この移転により、これまで板倉キャンパスから都心の池袋駅まで電車で1時間40分ほどかかっていたのが、朝霞キャンパスからは25分ほどでアクセスできるようになりました。東洋大学の広報担当者はこう話します。
「食環境科学部の半数以上の学生は1都3県(東京都、神奈川県、千葉県、埼玉県)在住です。板倉キャンパスの時は、東京都や千葉県から3時間近くかけて通学していた学生もいたので、移転によって利便性の向上につながったと思います。また、新しいキャンパスになることで、実験設備や調理設備も最新のものになりました。学部改組・再編に伴うキャンパス移転によって学部学科の垣根を越えた研究や学習ができるようになり、新たな価値が生まれることも期待しています」

こういった改革によって、キャンパスに通いやすくなっただけではなくて、学部ごとに分断されていた学びから、ほかの学部の学生と学ぶことで刺激を受けられる文理融合にもなり、志願者増につながっています。

東洋大学朝霞キャンパス

学生に聞く「キャンパス移転」

キャンパス移転は、学生にはどんな影響があったのでしょうか。朝霞キャンパスに移った食環境科学部健康栄養学科2年の鑓水(やりみず)千夏さんと布施桃花さんに聞きました。

――キャンパス移転はいつごろ知りましたか。

布施さん 入学前に大学のホームページで知りました。管理栄養士の資格が取れて、自宅から通える範囲の大学を探していたのですが、東洋大学は条件、学力、そして移転前と移転後の立地もちょうどいいと思いました。受験前には母と板倉キャンパスも見に行きました。そのとき帰りの電車を1本逃してしまい、電車は30分に1本しか来ないし、周りには何もないし、駅で待ちぼうけ。母は「ちょっとこの環境はきついんじゃないの?」と心配していましたが、1年後には朝霞に移転するからということで、賛成してくれました。

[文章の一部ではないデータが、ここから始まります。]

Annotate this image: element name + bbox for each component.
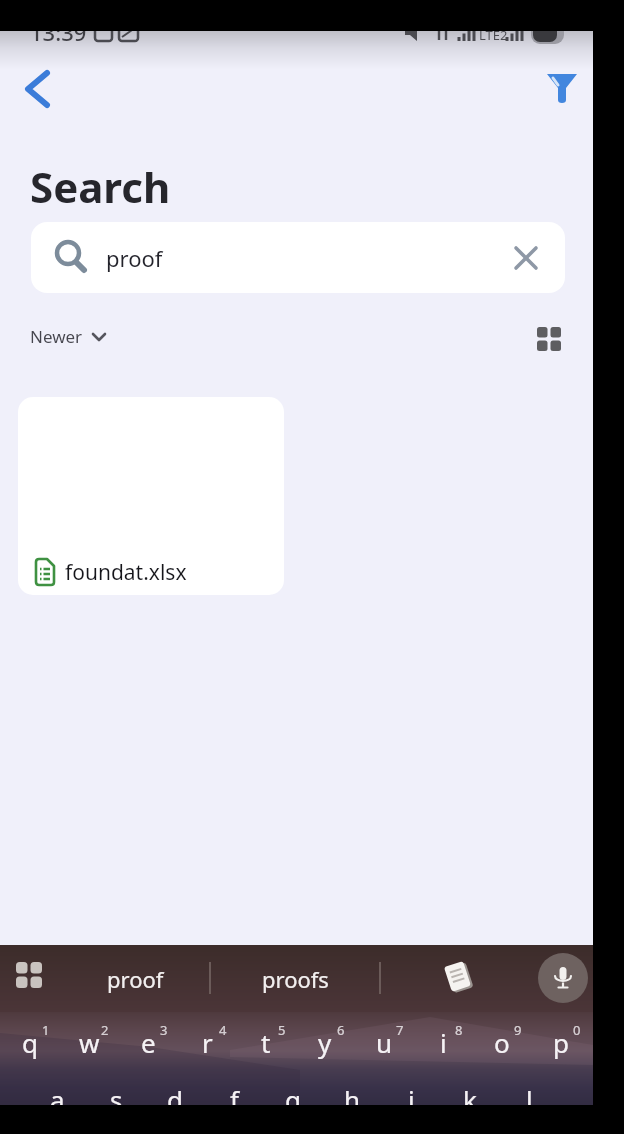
staticText: q (22, 1025, 38, 1060)
staticText: y (318, 1025, 332, 1060)
button[interactable]: r (181, 1018, 233, 1066)
staticText: 8 (455, 1021, 463, 1039)
staticText: a (50, 1082, 65, 1117)
button[interactable] (536, 326, 564, 354)
staticText: e (141, 1025, 156, 1060)
staticText: proof (107, 964, 164, 994)
staticText: 7 (396, 1021, 404, 1039)
button[interactable] (538, 953, 588, 1003)
staticText: 5 (278, 1021, 286, 1039)
button[interactable]: q (4, 1018, 56, 1066)
staticText: g (285, 1082, 301, 1117)
staticText: p (553, 1025, 569, 1060)
staticText: i (440, 1025, 447, 1060)
staticText: 1 (42, 1021, 50, 1039)
staticText: 2 (101, 1021, 109, 1039)
staticText: k (463, 1082, 477, 1117)
staticText: h (344, 1082, 361, 1117)
staticText: u (376, 1025, 393, 1060)
staticText: proofs (262, 964, 329, 994)
staticText: j (408, 1082, 415, 1117)
button[interactable]: t (240, 1018, 292, 1066)
staticText: Newer (30, 325, 83, 348)
button[interactable]: w (63, 1018, 115, 1066)
button[interactable]: e (122, 1018, 174, 1066)
staticText: 0 (573, 1021, 581, 1039)
staticText: 13:39 (30, 17, 87, 47)
button[interactable] (441, 957, 477, 999)
button[interactable]: l (503, 1075, 555, 1123)
staticText: 9 (514, 1021, 522, 1039)
staticText: 3 (160, 1021, 168, 1039)
button[interactable]: proof (80, 953, 190, 1005)
staticText: l (526, 1082, 533, 1117)
staticText: t (261, 1025, 271, 1060)
staticText: LTE2 (479, 26, 508, 44)
button[interactable]: f (208, 1075, 260, 1123)
staticText: d (167, 1082, 183, 1117)
button[interactable]: j (385, 1075, 437, 1123)
button[interactable]: foundat.xlsx (18, 397, 284, 595)
staticText: proof (106, 243, 163, 273)
staticText: Search (30, 158, 171, 215)
staticText: w (79, 1025, 100, 1060)
button[interactable]: u (358, 1018, 410, 1066)
button[interactable]: proofs (240, 953, 350, 1005)
staticText: r (202, 1025, 213, 1060)
button[interactable]: p (535, 1018, 587, 1066)
button[interactable]: h (326, 1075, 378, 1123)
staticText: 4 (219, 1021, 227, 1039)
button[interactable]: a (31, 1075, 83, 1123)
button[interactable]: Newer (30, 325, 106, 348)
button[interactable] (540, 66, 584, 110)
staticText: s (110, 1082, 123, 1117)
button[interactable]: g (267, 1075, 319, 1123)
button[interactable]: proof (31, 222, 565, 293)
staticText: f (230, 1082, 239, 1117)
staticText: 6 (337, 1021, 345, 1039)
button[interactable] (18, 64, 58, 114)
staticText: foundat.xlsx (65, 558, 187, 587)
button[interactable] (511, 243, 541, 273)
button[interactable]: d (149, 1075, 201, 1123)
button[interactable]: y (299, 1018, 351, 1066)
button[interactable] (16, 962, 43, 990)
button[interactable]: k (444, 1075, 496, 1123)
button[interactable]: i (417, 1018, 469, 1066)
staticText: o (494, 1025, 510, 1060)
button[interactable]: s (90, 1075, 142, 1123)
button[interactable]: o (476, 1018, 528, 1066)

鑓水さん 私も入学前に知りました。実家が東北なので、もともと一人暮らしが前提でした。東洋大学は管理栄養士の資格取得に力を入れているので、第1志望でした。板倉キャンパスにはオープンキャンパスに行ってどんな様子かも確認しましたが、都心から離れていることはあまり気になりませんでした。でも、1年後に、より都心に近い所に移転するのはうれしいなと思っていました。どちらも大学の近くに家を借りたので、引っ越しは大変でしたが。

移転前の板倉キャンパス。最寄り駅からの道に店などはほとんどなかった

――新しい朝霞キャンパスはいかがですか。

鑓水さん 周辺に人が多いです(笑)。板倉キャンパスは最寄り駅から大学まで、お店が少ないこともあって、だれともすれ違わないこともありました。電車の本数も少なくて、1本逃すと確実に遅刻だったのが、今は10分間隔で電車が来るので、1本くらい乗り遅れても授業に間に合うようになりました。都心にも乗り換え時間を気にせず行けるし、交通費もかからないので行動範囲も広がり、時間も有効に使えています。

布施さん 校舎はきれいだし、学食のメニューも増えて、楽しみが増えました。大学の周りにもお店がたくさんあるので帰りに友達と寄ることができて、より仲良くなれたし、アルバイトも探しやすくなりました。学内には板倉キャンパスのときにはなかった大学生協があり、キャッシュレス決済が使えるのも便利です。お財布を忘れても安心ですね(笑)。

電子マネーにも対応している朝霞キャンパスの学食

鑓水さん 施設や設備が新しいのも快適です。それに、特徴的なのはトイレ。多様性を意識したつくりになっていて、男性用トイレの表示は青色、女性用は赤色というような色分けがされていないんです。例えば1階のトイレは男女ともに赤色、2階は同じく青色というようにフロアカラーに統一されているので、男性用か女性用かは表示で見分けなくてはいけないのですが、まだ慣れなくて。赤だと無意識に女性と判断して、男性用トイレに入りそうになることがあります(笑)。

トイレの表示の色はフロアごとに統一されている

布施さん 朝霞キャンパスのトイレはきれいだし、女性としては生理用品が常備されているのもいい。いざというときも安心です。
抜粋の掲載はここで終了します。